51) How many integers from 0 to 50, inclusive, have a remainder of 1 when divided by 3?
A) 15
B) 16
C) 17
D) 18
E) 19


Solution

since the problem tests the y=xq + r concept, we have:

y=3q +1, where 3 is the divisor and 1 is the remainder. now for this to become true, 3 cannot be a divisor of y. y will be 1 greater than it would be if 3 would be a divisor of y. so i started with 4, next one 7 etc. to save calculation time, i set up an equality:

0 <= 3q + 1 <= 50

solve for q and you get 16.3. but that's not in the answer choice. one might tend to pick 16, however, the y=xq+r concept says that when you divide a smaller number by a greater number, the quotient q is zero and what's left is the remainder. so the only other number we didn't account for yet is the number 1. so we have:

1=3q+1, which becomes 1=3(0)+1. so what's left is the remainder 1. thus the answer is 17, not 16. ; C


52) A straight line in the xy-plane has a slope of 2 and a y-intercept of 2. On this line, what is the x-coordinate of the point whose y-coordinate is 500 ?



A. 249

B. 498

C. 676

D. 823

E. 1,002

Solution



Equation can be written in the form y=mx+c, where M=slope and c is y intercept.
substituting the given values 500 = 2x+2 => 448 = 2x => x = 249; A


53. A gardener is going to plant 2 red rosebushes and 2 white rosebushes. If the gardener is to select each of the bushes at random, one at a time, and plant them in a row, what is the probability that the 2 rosebushes in the middle of the row will be the red rosebushes?
A. 1/12
B. 1/6
C. 1/5
D. 1/3
E. ½

Solution

If you want to apply combination formula total number of ways in which you can arrange 4 things with 2 of each type= 4!/2!*2! = 6

General formula is: n!/(a!*b!*c!..) where a, b and c.. are the number of objects which are of the same kind.

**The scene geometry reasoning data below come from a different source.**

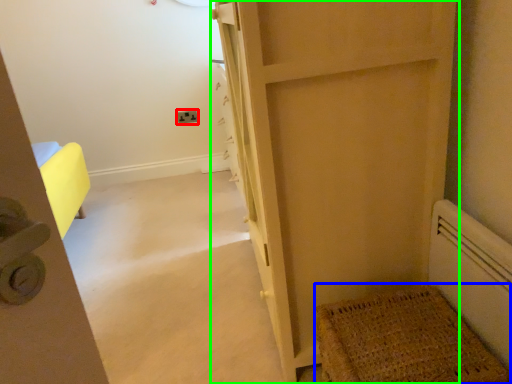 Question: Estimate the real-world distances between objects in this image. Which object is closer to electric outlet (highlighted by a red box), doormat (highlighted by a blue box) or door (highlighted by a green box)?

Choices:
 (A) doormat
 (B) door

Answer: (B) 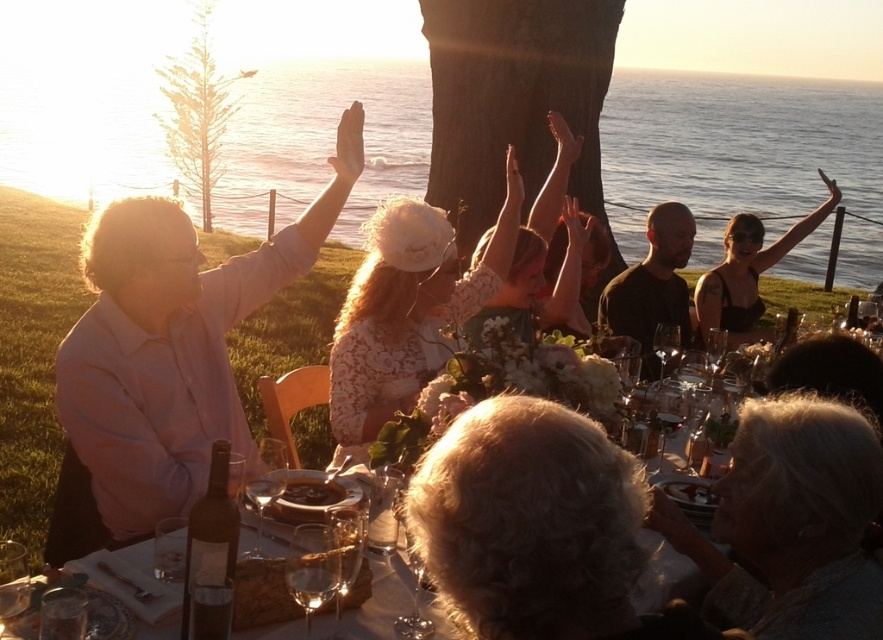 Question: Is green leafy tree at upper left wider than dark brown wooden plate at center?

Choices:
 (A) yes
 (B) no

Answer: (A)

Question: Which point is farther to the camera?

Choices:
 (A) dark brown shirt at center
 (B) white lace dress at center
 (C) clear blue water at upper center
 (D) brown rough bark at center

Answer: (D)

Question: Is brown rough bark at center above green leafy tree at upper left?

Choices:
 (A) yes
 (B) no

Answer: (B)

Question: Which of these objects is positioned farthest from the gray hair at lower right?

Choices:
 (A) white lace dress at center
 (B) clear blue water at upper center
 (C) green leafy tree at upper left

Answer: (C)

Question: Which object appears closest to the camera in this image?

Choices:
 (A) green leafy tree at upper left
 (B) gray curly hair at lower center
 (C) gray hair at lower right
 (D) matte pink shirt at left

Answer: (B)

Question: Can you confirm if gray hair at lower right is bigger than dark brown shirt at center?

Choices:
 (A) no
 (B) yes

Answer: (A) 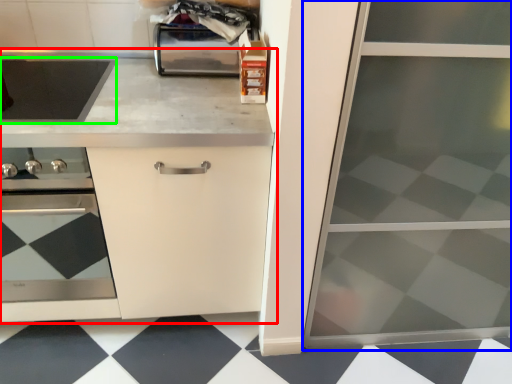 Question: Based on their relative distances, which object is farther from countertop (highlighted by a red box)? Choose from screen door (highlighted by a blue box) and kitchen appliance (highlighted by a green box).

Choices:
 (A) screen door
 (B) kitchen appliance

Answer: (A)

the number of combination when 2 Rosebushes are together in the middle = 1 , there for P=1/6 ; B

Its very easy to visualize if u draw four boxes.


54.If (10^50) -74 is written as an integer in base 10 notation , what is the sum of the digits in that integer?

Solution

10^n-74 = 9999...9926 (the number of 9 is n-2)

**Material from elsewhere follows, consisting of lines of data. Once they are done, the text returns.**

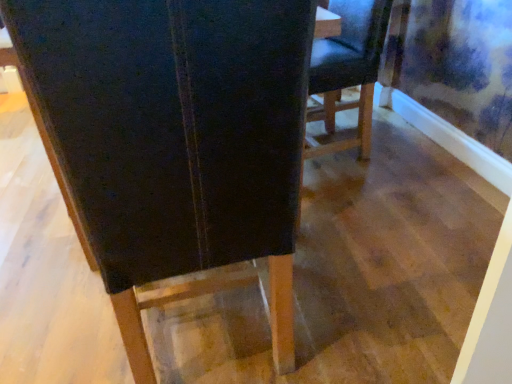 Locate an element on the screen. Image resolution: width=512 pixels, height=384 pixels. free spot to the right of black leather chair at center, the 2th chair positioned from the right is located at coordinates (362, 303). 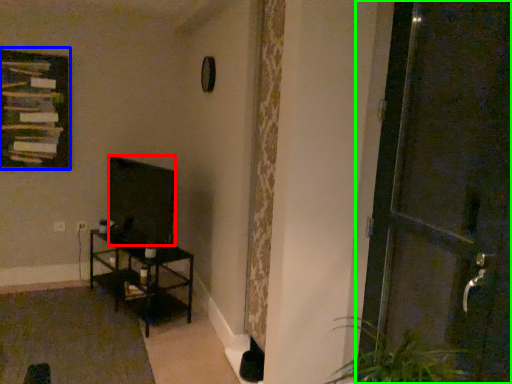 Question: Based on their relative distances, which object is farther from wide (highlighted by a red box)? Choose from picture frame (highlighted by a blue box) and door (highlighted by a green box).

Choices:
 (A) picture frame
 (B) door

Answer: (B) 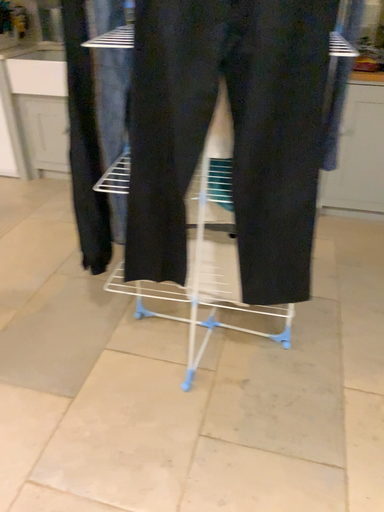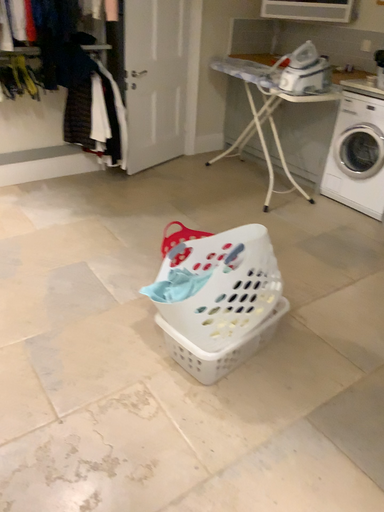 Question: Which way did the camera rotate in the video?

Choices:
 (A) rotated downward
 (B) rotated upward

Answer: (B)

there fore n=50 : 9 * 48 = 432

432 +2+6 = 440



55.If A and C are integers, is A>0?
(1) A+C>50
(2) C>48

Solution

Stmt 1 : A can hold a negative/positive value,
e.g A = -1; C= 52; => A+C = 51
e.g A = 4 C= 47 => A+C = 51

Stmt 2 : Using C value alone without any relation between A/C, A value cannot be determined

Stmt 1& 2 => A can hold a negative/positive value,
e.g A = -1; C= 52; => A+C = 51
e.g A = 4 C= 49 => A+C = 53

=> E


56.

A certain quantity is measured on two different scales, the R-scale and the S-scale, that are related linearly. Measurements on the R-scale of 6 and 24 correspond to measurements on the S-scale of 30 and 60, respectively. What measurement on the R-scale corresponds to a measurement of 100 on the S-scale?



A. 20

B. 36

C. 48

D. 60

E. 84

Solution

Assume y = ax + b (y=s scale, x = r scale)

30 = 6a + b

60 = 24a + b

Solving these 2 eqns =>b=20 and a = 10/6

100 = (10/6)* x + 20

x=48; C




57. A certain characteristic in a large population has a distribution that is symmetric about the mean M. If 68 percent of the distribution lies within one standard deviation D of the mean, what percent of the distribution is less than M+D?

A. 16%
B. 32%
C. 48%
D. 84%
E. 92%

Solution

Basically - they tell you that between M-D and M+D there is 68% of the population, therefore, 2*D=68%, or D=34%.

that been said, less then M - 50 %

----> Less then M+D = 50% + 34% = 84% - answer is D.

|

| | |

----------------|------------------------

D M D & ;nbs p;

34% 34%

----------> = 50%-34%=16%

----------------> = 50%

------------------------> = 84%

58. Is the integer N odd?
(1) N is divisible by 3
(2)2N is divisible by twice as many positive integer as N.

Solution

Stmt 1 :Mutiples of 3 : 3, 6, 9…..; Both even/ odd numbers are divided by 3; => A is not enough
Stmt 2 : Only odd numbers multipled by 2 will have twice the factors as that of the odd number; e.g 3 = 3,1; 6= 6,3,2,1; 9=9,3,1;18=18,9,6,3,2,1

=>B


59. In a circle, QS and RT all are diameters, also mutually perpendicular, the QR arc length is 8√2, What is the area of the circle

A. 256∏
B. 256/∏
C. 512/∏
D. 512/∏
E. 512∏



Solution


The length of an arc is given by (x/360) * 2 * pi * r where x is the measure of the angle. We know x is 90.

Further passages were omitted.